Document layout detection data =

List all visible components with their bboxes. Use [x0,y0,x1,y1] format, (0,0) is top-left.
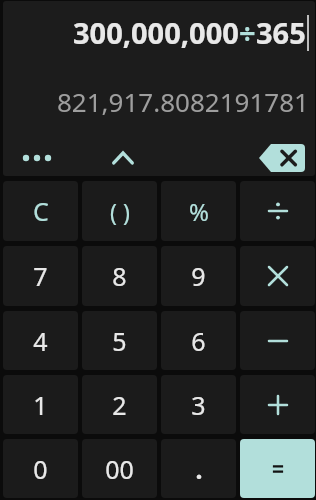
staticText: 9 [191,259,206,293]
staticText: 8 [112,259,127,293]
button[interactable]: 8 [82,246,157,306]
button[interactable]: More options [17,139,57,176]
button[interactable]: Add [240,375,315,434]
staticText: ( ) [110,196,130,227]
button[interactable]: . [161,439,236,498]
staticText: 0 [33,452,48,486]
button[interactable]: Expand history [103,139,143,176]
button[interactable]: 7 [3,246,78,306]
button[interactable]: 821,917.8082191781 [3,63,315,139]
button[interactable]: Backspace [259,144,305,172]
staticText: 3 [191,388,206,422]
button[interactable]: 300,000,000 [3,1,315,63]
staticText: 4 [33,324,48,358]
button[interactable]: Multiply [240,246,315,306]
staticText: 300,000,000 [73,13,239,52]
button[interactable]: Equals [240,439,315,498]
staticText: 2 [112,388,127,422]
staticText: 6 [191,324,206,358]
button[interactable]: 0 [3,439,78,498]
button[interactable]: ( ) [82,181,157,241]
button[interactable]: C [3,181,78,241]
button[interactable]: Subtract [240,311,315,370]
staticText: 00 [105,452,134,486]
button[interactable]: 9 [161,246,236,306]
button[interactable]: 1 [3,375,78,434]
staticText: 821,917.8082191781 [57,84,309,119]
button[interactable]: 5 [82,311,157,370]
staticText: 7 [33,259,48,293]
staticText: % [189,195,209,228]
button[interactable]: 4 [3,311,78,370]
button[interactable]: 00 [82,439,157,498]
staticText: 365 [256,13,306,52]
staticText: 5 [112,324,127,358]
staticText: . [195,452,203,486]
staticText: C [33,194,49,228]
staticText: 1 [33,388,48,422]
button[interactable]: 6 [161,311,236,370]
button[interactable]: 2 [82,375,157,434]
staticText: ÷ [239,13,256,52]
button[interactable]: % [161,181,236,241]
button[interactable]: Divide [240,181,315,241]
button[interactable]: 3 [161,375,236,434]
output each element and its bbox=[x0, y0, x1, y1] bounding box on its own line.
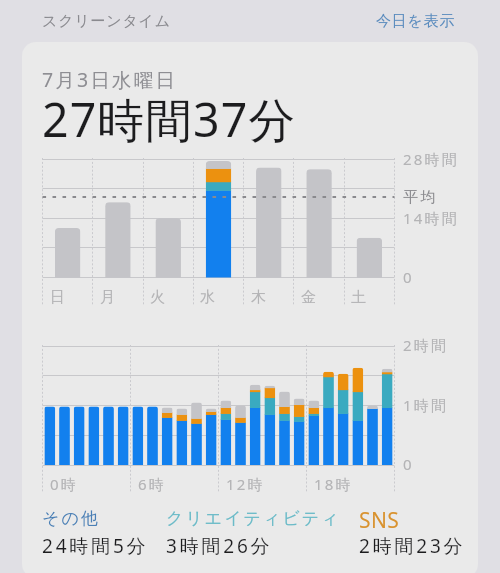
staticText: 18時 bbox=[314, 474, 353, 494]
staticText: 7月3日水曜日 bbox=[42, 66, 178, 93]
staticText: 土 bbox=[351, 288, 369, 307]
staticText: 今日を表示 bbox=[376, 12, 456, 31]
staticText: 3時間26分 bbox=[166, 533, 273, 559]
staticText: 火 bbox=[150, 288, 168, 307]
staticText: 平均 bbox=[403, 188, 438, 207]
staticText: 2時間 bbox=[403, 335, 449, 355]
button[interactable]: 今日を表示 bbox=[368, 4, 464, 39]
staticText: スクリーンタイム bbox=[42, 12, 171, 31]
staticText: 6時 bbox=[138, 474, 166, 494]
staticText: 1時間 bbox=[403, 395, 449, 415]
staticText: クリエイティビティ bbox=[166, 508, 341, 529]
staticText: SNS bbox=[359, 506, 400, 535]
button[interactable]: クリエイティビティ bbox=[160, 500, 347, 559]
staticText: 水 bbox=[200, 288, 218, 307]
staticText: 27時間37分 bbox=[42, 87, 297, 151]
staticText: 金 bbox=[301, 288, 319, 307]
staticText: 2時間23分 bbox=[359, 533, 466, 559]
staticText: 日 bbox=[50, 288, 68, 307]
staticText: 0 bbox=[403, 454, 414, 474]
staticText: 0 bbox=[403, 267, 414, 287]
staticText: 28時間 bbox=[403, 149, 459, 169]
button[interactable]: スクリーンタイム bbox=[34, 4, 179, 39]
staticText: 0時 bbox=[50, 474, 78, 494]
staticText: 月 bbox=[100, 288, 118, 307]
staticText: 12時 bbox=[226, 474, 265, 494]
button[interactable]: SNS bbox=[353, 500, 472, 567]
staticText: その他 bbox=[42, 508, 100, 529]
button[interactable]: その他 bbox=[36, 500, 155, 559]
staticText: 24時間5分 bbox=[42, 533, 149, 559]
staticText: 木 bbox=[251, 288, 269, 307]
button[interactable]: 7月3日水曜日 bbox=[22, 42, 478, 573]
staticText: 14時間 bbox=[403, 208, 459, 228]
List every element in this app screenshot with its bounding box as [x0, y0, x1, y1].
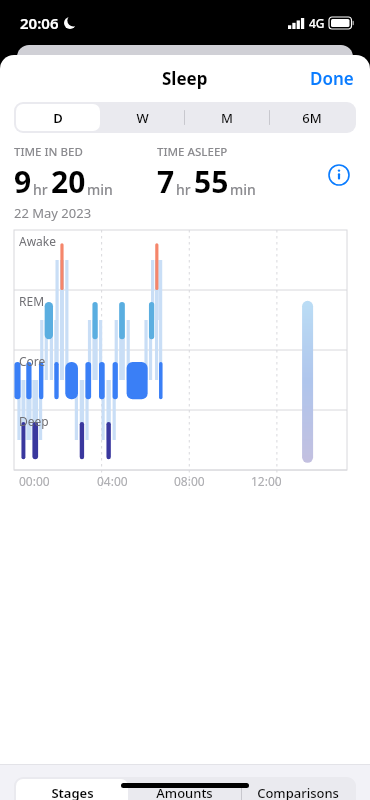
button[interactable]: Stages [16, 779, 128, 800]
staticText: min [230, 180, 256, 199]
staticText: 20:06 [20, 13, 59, 33]
staticText: Stages [51, 784, 94, 800]
staticText: 12:00 [251, 473, 282, 489]
staticText: TIME ASLEEP [157, 144, 228, 160]
staticText: min [87, 180, 113, 199]
staticText: 6M [302, 109, 322, 127]
staticText: Comparisons [257, 784, 339, 800]
staticText: 7 [157, 161, 175, 202]
button[interactable]: M [184, 104, 269, 131]
staticText: 20 [51, 161, 86, 202]
staticText: 22 May 2023 [14, 204, 92, 222]
staticText: Core [19, 353, 46, 369]
staticText: 08:00 [174, 473, 205, 489]
staticText: Done [310, 67, 354, 90]
staticText: 4G [309, 15, 325, 31]
staticText: Deep [19, 413, 49, 429]
staticText: 55 [194, 161, 229, 202]
staticText: W [136, 109, 149, 127]
staticText: hr [33, 180, 48, 199]
button[interactable]: Comparisons [241, 779, 354, 800]
button[interactable]: Amounts [128, 779, 241, 800]
staticText: 04:00 [97, 473, 128, 489]
button[interactable]: D [16, 104, 100, 131]
button[interactable]: 6M [269, 104, 354, 131]
staticText: REM [19, 293, 45, 309]
staticText: D [53, 109, 63, 127]
staticText: Sleep [162, 67, 208, 90]
staticText: 9 [14, 161, 32, 202]
staticText: Amounts [156, 784, 213, 800]
staticText: Awake [19, 233, 57, 249]
staticText: 00:00 [19, 473, 50, 489]
button[interactable]: Done [294, 59, 370, 98]
button[interactable]: W [100, 104, 184, 131]
staticText: hr [176, 180, 191, 199]
button[interactable]: About sleep data [322, 158, 356, 192]
staticText: M [221, 109, 233, 127]
staticText: TIME IN BED [14, 144, 83, 160]
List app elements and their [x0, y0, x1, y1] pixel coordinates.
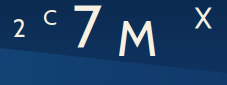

Exercise aim = Write the data out again exactly, but without its images.

Answer space =
List all visible components with their bboxes. Use [x0,y0,x1,y1] format, (0,0) is top-left.
staticText: 9 [191,259,206,293]
staticText: 8 [112,259,127,293]
button[interactable]: 8 [82,246,157,306]
button[interactable]: More options [17,139,57,176]
button[interactable]: Add [240,375,315,434]
staticText: ( ) [110,196,130,227]
button[interactable]: . [161,439,236,498]
staticText: 0 [33,452,48,486]
button[interactable]: Expand history [103,139,143,176]
button[interactable]: 7 [3,246,78,306]
button[interactable]: 821,917.8082191781 [3,63,315,139]
button[interactable]: Backspace [259,144,305,172]
staticText: 3 [191,388,206,422]
button[interactable]: 300,000,000 [3,1,315,63]
staticText: 4 [33,324,48,358]
button[interactable]: Multiply [240,246,315,306]
staticText: 300,000,000 [73,13,239,52]
button[interactable]: Equals [240,439,315,498]
staticText: 2 [112,388,127,422]
staticText: 6 [191,324,206,358]
button[interactable]: 0 [3,439,78,498]
button[interactable]: ( ) [82,181,157,241]
button[interactable]: C [3,181,78,241]
button[interactable]: Subtract [240,311,315,370]
staticText: 00 [105,452,134,486]
button[interactable]: 9 [161,246,236,306]
button[interactable]: 1 [3,375,78,434]
staticText: 821,917.8082191781 [57,84,309,119]
button[interactable]: 5 [82,311,157,370]
staticText: 7 [33,259,48,293]
staticText: % [189,195,209,228]
button[interactable]: 4 [3,311,78,370]
button[interactable]: 00 [82,439,157,498]
staticText: 365 [256,13,306,52]
staticText: 5 [112,324,127,358]
staticText: . [195,452,203,486]
staticText: C [33,194,49,228]
staticText: 1 [33,388,48,422]
button[interactable]: 6 [161,311,236,370]
button[interactable]: 2 [82,375,157,434]
staticText: ÷ [239,13,256,52]
button[interactable]: % [161,181,236,241]
button[interactable]: Divide [240,181,315,241]
button[interactable]: 3 [161,375,236,434]
output each element and its bbox=[x0, y0, x1, y1] bounding box on its own line.
staticText: 18時 bbox=[314, 474, 353, 494]
staticText: 7月3日水曜日 bbox=[42, 66, 178, 93]
staticText: 土 bbox=[351, 288, 369, 307]
staticText: 今日を表示 bbox=[376, 12, 456, 31]
staticText: 3時間26分 bbox=[166, 533, 273, 559]
staticText: 火 bbox=[150, 288, 168, 307]
staticText: 平均 bbox=[403, 188, 438, 207]
staticText: 2時間 bbox=[403, 335, 449, 355]
button[interactable]: 今日を表示 bbox=[368, 4, 464, 39]
staticText: スクリーンタイム bbox=[42, 12, 171, 31]
staticText: 6時 bbox=[138, 474, 166, 494]
staticText: 1時間 bbox=[403, 395, 449, 415]
staticText: クリエイティビティ bbox=[166, 508, 341, 529]
staticText: SNS bbox=[359, 506, 400, 535]
button[interactable]: クリエイティビティ bbox=[160, 500, 347, 559]
staticText: 水 bbox=[200, 288, 218, 307]
staticText: 27時間37分 bbox=[42, 87, 297, 151]
staticText: 金 bbox=[301, 288, 319, 307]
staticText: 2時間23分 bbox=[359, 533, 466, 559]
staticText: 日 bbox=[50, 288, 68, 307]
staticText: 0 bbox=[403, 454, 414, 474]
staticText: 0 bbox=[403, 267, 414, 287]
staticText: 28時間 bbox=[403, 149, 459, 169]
button[interactable]: スクリーンタイム bbox=[34, 4, 179, 39]
staticText: 0時 bbox=[50, 474, 78, 494]
staticText: 月 bbox=[100, 288, 118, 307]
staticText: 12時 bbox=[226, 474, 265, 494]
button[interactable]: SNS bbox=[353, 500, 472, 567]
staticText: その他 bbox=[42, 508, 100, 529]
button[interactable]: その他 bbox=[36, 500, 155, 559]
staticText: 24時間5分 bbox=[42, 533, 149, 559]
staticText: 木 bbox=[251, 288, 269, 307]
button[interactable]: 7月3日水曜日 bbox=[22, 42, 478, 573]
staticText: 14時間 bbox=[403, 208, 459, 228]
List every element in this app screenshot with its bounding box as [x0, y0, x1, y1].
button[interactable]: Stages [16, 779, 128, 800]
staticText: min [230, 180, 256, 199]
staticText: 20:06 [20, 13, 59, 33]
staticText: Stages [51, 784, 94, 800]
staticText: 12:00 [251, 473, 282, 489]
staticText: TIME ASLEEP [157, 144, 228, 160]
staticText: min [87, 180, 113, 199]
staticText: 6M [302, 109, 322, 127]
staticText: Comparisons [257, 784, 339, 800]
staticText: 7 [157, 161, 175, 202]
button[interactable]: M [184, 104, 269, 131]
staticText: 20 [51, 161, 86, 202]
staticText: 22 May 2023 [14, 204, 92, 222]
staticText: Core [19, 353, 46, 369]
staticText: 08:00 [174, 473, 205, 489]
staticText: Done [310, 67, 354, 90]
staticText: 4G [309, 15, 325, 31]
staticText: Deep [19, 413, 49, 429]
staticText: 55 [194, 161, 229, 202]
staticText: W [136, 109, 149, 127]
staticText: hr [33, 180, 48, 199]
button[interactable]: Comparisons [241, 779, 354, 800]
button[interactable]: Amounts [128, 779, 241, 800]
staticText: 04:00 [97, 473, 128, 489]
button[interactable]: D [16, 104, 100, 131]
button[interactable]: 6M [269, 104, 354, 131]
staticText: REM [19, 293, 45, 309]
staticText: D [53, 109, 63, 127]
staticText: Sleep [162, 67, 208, 90]
staticText: 9 [14, 161, 32, 202]
staticText: Amounts [156, 784, 213, 800]
staticText: Awake [19, 233, 57, 249]
staticText: 00:00 [19, 473, 50, 489]
button[interactable]: Done [294, 59, 370, 98]
button[interactable]: W [100, 104, 184, 131]
staticText: hr [176, 180, 191, 199]
button[interactable]: About sleep data [322, 158, 356, 192]
staticText: M [221, 109, 233, 127]
staticText: TIME IN BED [14, 144, 83, 160]
List app elements and their [x0, y0, x1, y1] pixel coordinates.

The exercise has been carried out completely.